In this tutorial, we will use a simulalated data based on a nationally representative dataset in Australia and disentangle changes in cannabis use trends into age, period and cohort effect. The challenge of age-period-cohort analysis (APC analysis) has long been identified because the cohort variabls is often directly calcuated from age and period such that

Cohort = Period - Age

In this tutorial, we will use the Hierarchical APC-Corss-Classified Random Effect Model (HACP-CCREM; Yang et al, 2008) to test the age, period and cohort effect on weekly cannabis use. This model is a type of mixed effect model in which the Age effect is entered as a fixed effect and both Cohort and Period are entered as random effects. In this setup, the HACP-CCREM is not different from the typical application of mixed model in which the random effects often represent the contextual effects that influence the outcome. In this case, cohort represents the contextual effect of experiencing the same social and historical context at the same age within the same birth cohort and period effect represents the contextual effect of experiencing the same social and historical context at a certain time period that affects all age group.

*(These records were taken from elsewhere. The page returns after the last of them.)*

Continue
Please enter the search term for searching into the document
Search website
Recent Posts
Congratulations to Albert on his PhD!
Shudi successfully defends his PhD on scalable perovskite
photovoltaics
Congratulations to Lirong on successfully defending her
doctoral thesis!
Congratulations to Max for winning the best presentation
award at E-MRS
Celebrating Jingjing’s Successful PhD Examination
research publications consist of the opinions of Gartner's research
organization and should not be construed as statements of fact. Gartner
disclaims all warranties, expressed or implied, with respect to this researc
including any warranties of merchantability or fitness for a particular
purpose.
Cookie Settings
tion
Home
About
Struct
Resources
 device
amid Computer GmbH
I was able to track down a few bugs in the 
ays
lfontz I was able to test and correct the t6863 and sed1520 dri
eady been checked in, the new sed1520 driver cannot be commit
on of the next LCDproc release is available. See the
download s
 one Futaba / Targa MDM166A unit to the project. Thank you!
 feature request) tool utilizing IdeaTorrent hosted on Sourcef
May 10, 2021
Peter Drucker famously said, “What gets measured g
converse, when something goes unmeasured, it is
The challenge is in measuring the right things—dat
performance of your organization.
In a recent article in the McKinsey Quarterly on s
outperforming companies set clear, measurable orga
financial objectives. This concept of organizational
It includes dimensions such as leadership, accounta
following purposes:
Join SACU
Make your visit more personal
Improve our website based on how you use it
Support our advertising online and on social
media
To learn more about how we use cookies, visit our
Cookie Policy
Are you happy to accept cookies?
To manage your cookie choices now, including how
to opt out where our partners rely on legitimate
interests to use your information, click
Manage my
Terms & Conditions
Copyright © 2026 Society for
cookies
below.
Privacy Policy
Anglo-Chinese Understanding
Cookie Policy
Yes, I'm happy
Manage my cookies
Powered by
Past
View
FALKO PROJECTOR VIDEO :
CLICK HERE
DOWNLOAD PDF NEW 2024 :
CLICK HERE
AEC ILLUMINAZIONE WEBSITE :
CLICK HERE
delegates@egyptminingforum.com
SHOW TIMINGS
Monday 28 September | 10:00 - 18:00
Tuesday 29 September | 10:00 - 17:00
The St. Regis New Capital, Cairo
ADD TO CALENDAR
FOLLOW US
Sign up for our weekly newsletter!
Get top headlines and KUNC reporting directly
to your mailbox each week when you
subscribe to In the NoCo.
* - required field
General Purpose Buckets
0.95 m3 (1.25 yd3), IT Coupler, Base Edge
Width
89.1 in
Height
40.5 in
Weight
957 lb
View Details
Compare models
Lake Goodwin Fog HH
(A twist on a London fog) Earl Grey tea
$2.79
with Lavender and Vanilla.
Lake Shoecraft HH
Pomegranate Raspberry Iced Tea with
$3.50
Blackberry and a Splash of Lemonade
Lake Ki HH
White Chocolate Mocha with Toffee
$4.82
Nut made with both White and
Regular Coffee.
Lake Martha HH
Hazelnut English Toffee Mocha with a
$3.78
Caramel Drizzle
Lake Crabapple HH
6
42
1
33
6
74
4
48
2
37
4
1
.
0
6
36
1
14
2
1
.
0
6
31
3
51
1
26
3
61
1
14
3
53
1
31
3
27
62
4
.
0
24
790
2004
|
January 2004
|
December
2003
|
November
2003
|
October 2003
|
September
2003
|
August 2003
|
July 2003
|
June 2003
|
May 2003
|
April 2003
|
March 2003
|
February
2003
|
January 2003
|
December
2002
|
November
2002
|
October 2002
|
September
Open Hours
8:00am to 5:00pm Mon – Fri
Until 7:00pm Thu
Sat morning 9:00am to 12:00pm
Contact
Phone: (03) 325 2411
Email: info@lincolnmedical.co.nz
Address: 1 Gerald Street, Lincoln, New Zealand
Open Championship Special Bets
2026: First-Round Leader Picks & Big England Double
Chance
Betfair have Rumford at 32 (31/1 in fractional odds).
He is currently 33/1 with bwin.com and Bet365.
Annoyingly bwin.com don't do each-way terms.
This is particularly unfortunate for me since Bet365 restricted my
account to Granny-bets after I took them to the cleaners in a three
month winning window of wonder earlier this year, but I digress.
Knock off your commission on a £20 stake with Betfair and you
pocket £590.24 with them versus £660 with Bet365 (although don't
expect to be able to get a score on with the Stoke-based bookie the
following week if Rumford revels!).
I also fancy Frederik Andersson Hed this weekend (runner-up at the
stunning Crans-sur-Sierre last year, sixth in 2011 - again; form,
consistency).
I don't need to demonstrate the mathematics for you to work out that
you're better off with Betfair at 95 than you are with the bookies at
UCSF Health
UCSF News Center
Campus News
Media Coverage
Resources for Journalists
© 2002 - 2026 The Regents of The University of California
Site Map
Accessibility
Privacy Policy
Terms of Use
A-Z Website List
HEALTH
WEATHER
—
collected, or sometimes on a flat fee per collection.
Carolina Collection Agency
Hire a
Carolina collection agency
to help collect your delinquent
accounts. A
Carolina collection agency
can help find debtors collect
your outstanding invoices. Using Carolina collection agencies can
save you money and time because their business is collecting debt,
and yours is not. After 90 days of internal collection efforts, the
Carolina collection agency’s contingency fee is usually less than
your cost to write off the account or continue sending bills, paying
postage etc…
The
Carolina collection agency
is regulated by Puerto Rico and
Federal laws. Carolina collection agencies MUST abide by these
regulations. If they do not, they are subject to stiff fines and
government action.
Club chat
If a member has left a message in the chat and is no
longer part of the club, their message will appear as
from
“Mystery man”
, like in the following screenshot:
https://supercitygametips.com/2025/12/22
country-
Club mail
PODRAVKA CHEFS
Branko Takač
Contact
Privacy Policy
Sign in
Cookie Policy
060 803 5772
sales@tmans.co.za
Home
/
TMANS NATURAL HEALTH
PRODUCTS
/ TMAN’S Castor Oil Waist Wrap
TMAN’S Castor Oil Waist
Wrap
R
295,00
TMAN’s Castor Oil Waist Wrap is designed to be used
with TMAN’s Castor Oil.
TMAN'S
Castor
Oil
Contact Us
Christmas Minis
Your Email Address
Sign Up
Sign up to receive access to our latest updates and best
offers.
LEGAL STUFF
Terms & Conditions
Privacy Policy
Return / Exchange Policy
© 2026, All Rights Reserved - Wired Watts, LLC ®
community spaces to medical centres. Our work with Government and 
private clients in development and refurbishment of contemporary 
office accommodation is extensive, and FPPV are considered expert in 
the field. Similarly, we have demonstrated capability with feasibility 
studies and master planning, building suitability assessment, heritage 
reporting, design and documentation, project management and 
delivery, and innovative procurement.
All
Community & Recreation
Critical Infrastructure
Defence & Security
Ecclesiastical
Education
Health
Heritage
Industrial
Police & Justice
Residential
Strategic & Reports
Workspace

In this tutorial, we will use an example dataset simulated based on a national drug survey in Australia.

This data can be loaded using the following code.

library(tidyverse)
currentDataset <- read_csv("https://statsnotebook.io/blog/data_management/example_data/APC_cannabis.csv")

Supposed that the data was collected every three years between 2001 and 2019, there were 7 repeated cross-sectional surveys.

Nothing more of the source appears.